His remarks came immediately after the Health Quality Council of Alberta released its findings involving infection control issues in hospitals east of Edmonton.
In March, an outbreak of a superbug at St. Joseph’s General Hospital in Vegreville, Alta., resulted in thousands of patients being testing for potential exposure to HIV and hepatitis.
The hospital later ignored a public health order to close a sterilization room after reports surfaced claiming surgical equipment was being reused while still containing flecks of blood and flesh.
The 66-page report into the scandal determined that standard sterilization procedures were not followed across the entire health region, including equipment being reused after a quick wipe, nurses not wearing masks, rooms littered with cardboard and staff transporting unsterilized equipment in their own cars.
One hospital had giant holes in the ceiling that hadn’t been fixed in years while staff lacked adequate training, not understanding potential contamination risks.
“Staff were expected to ‘make do’ with what was available,” the report reads.
Hancock quickly fired the board overseeing the region yesterday, and appointed two government administrators. Surgical equipment will now be sterilized outside of the region, he said.
“I’m very concerned about what I read in this report,” he added.
Liberal health critic Laurie Blakeman said widespread budget cuts in the 1990s contributed to the alarming findings by forcing hospitals to cut corners.
“I think Albertans want to feel safe, and what they just learned is that the government chose frugality over patient safety,” she said.

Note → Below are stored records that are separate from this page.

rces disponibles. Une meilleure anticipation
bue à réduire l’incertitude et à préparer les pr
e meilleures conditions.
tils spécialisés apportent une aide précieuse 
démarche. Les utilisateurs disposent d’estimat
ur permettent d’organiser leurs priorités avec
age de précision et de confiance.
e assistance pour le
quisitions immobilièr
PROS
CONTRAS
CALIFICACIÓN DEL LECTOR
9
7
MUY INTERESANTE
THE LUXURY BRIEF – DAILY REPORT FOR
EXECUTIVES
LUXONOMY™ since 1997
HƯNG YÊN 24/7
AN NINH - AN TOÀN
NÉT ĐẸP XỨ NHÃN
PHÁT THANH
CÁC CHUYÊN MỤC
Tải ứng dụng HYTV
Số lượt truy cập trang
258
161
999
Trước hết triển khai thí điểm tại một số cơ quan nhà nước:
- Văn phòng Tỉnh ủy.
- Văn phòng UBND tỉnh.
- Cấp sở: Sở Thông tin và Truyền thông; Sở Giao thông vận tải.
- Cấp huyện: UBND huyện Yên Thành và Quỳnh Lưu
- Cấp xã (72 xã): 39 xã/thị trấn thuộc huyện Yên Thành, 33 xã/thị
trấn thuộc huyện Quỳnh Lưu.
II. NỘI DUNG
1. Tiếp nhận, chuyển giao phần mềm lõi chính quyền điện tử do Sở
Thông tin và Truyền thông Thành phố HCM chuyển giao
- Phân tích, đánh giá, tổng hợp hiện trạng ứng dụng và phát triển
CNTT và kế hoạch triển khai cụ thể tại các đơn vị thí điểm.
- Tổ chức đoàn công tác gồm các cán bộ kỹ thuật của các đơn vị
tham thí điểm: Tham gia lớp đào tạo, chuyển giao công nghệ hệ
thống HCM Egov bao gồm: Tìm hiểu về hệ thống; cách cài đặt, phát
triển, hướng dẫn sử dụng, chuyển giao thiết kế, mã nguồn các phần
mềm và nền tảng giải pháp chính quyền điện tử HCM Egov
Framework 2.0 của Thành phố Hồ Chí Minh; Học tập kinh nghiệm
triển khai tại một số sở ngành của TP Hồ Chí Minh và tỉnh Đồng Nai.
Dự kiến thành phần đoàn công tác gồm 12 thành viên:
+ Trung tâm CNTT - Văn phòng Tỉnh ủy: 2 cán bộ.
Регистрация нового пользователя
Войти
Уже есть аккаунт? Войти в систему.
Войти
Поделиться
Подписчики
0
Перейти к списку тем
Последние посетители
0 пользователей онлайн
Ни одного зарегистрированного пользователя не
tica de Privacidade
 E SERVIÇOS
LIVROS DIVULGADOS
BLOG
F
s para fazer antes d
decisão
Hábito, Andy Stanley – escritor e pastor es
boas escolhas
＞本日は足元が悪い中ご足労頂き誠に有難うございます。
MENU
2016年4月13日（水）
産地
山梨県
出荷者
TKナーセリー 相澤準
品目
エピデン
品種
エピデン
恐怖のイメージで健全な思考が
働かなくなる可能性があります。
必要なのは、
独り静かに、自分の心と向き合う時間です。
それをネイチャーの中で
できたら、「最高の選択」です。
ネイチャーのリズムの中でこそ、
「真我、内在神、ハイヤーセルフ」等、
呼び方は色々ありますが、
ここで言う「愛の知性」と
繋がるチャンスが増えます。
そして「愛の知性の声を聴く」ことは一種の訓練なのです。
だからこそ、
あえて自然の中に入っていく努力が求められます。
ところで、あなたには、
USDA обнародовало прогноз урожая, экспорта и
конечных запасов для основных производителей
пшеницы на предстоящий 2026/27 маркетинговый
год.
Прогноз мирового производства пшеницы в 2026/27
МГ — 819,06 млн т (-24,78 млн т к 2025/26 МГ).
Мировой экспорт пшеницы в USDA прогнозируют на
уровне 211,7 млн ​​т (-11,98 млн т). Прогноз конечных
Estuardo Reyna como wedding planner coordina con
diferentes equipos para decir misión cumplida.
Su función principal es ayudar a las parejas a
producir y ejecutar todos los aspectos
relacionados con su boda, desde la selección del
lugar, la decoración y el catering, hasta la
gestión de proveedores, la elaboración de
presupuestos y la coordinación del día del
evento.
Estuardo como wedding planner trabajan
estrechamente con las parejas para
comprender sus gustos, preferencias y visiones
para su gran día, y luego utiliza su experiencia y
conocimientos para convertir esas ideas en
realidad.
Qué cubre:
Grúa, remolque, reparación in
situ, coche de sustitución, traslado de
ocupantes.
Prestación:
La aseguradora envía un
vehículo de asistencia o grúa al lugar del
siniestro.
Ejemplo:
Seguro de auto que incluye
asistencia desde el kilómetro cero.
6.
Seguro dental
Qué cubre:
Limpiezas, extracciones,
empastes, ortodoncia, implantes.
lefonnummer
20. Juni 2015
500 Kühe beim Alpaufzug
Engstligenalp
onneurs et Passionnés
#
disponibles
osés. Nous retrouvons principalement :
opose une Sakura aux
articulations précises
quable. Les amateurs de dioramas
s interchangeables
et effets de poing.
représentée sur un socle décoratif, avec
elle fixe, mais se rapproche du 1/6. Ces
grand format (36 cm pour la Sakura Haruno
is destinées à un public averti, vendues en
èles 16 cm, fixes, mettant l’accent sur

But Hancock deflected any wrongdoing, explaining that a long-standing turf war between the hospital and the board caused responsibilities to be fumbled.
The New Democrats blamed the government’s 1994 Regional Health Act for failing to establish infection prevention standards.
NDP health critic David Eggen said responsibilities were relentlessly downloaded from the province to local boards, causing confusion and a lack of accountability.
“The Conservative government has not made public safety its top priority,” he said.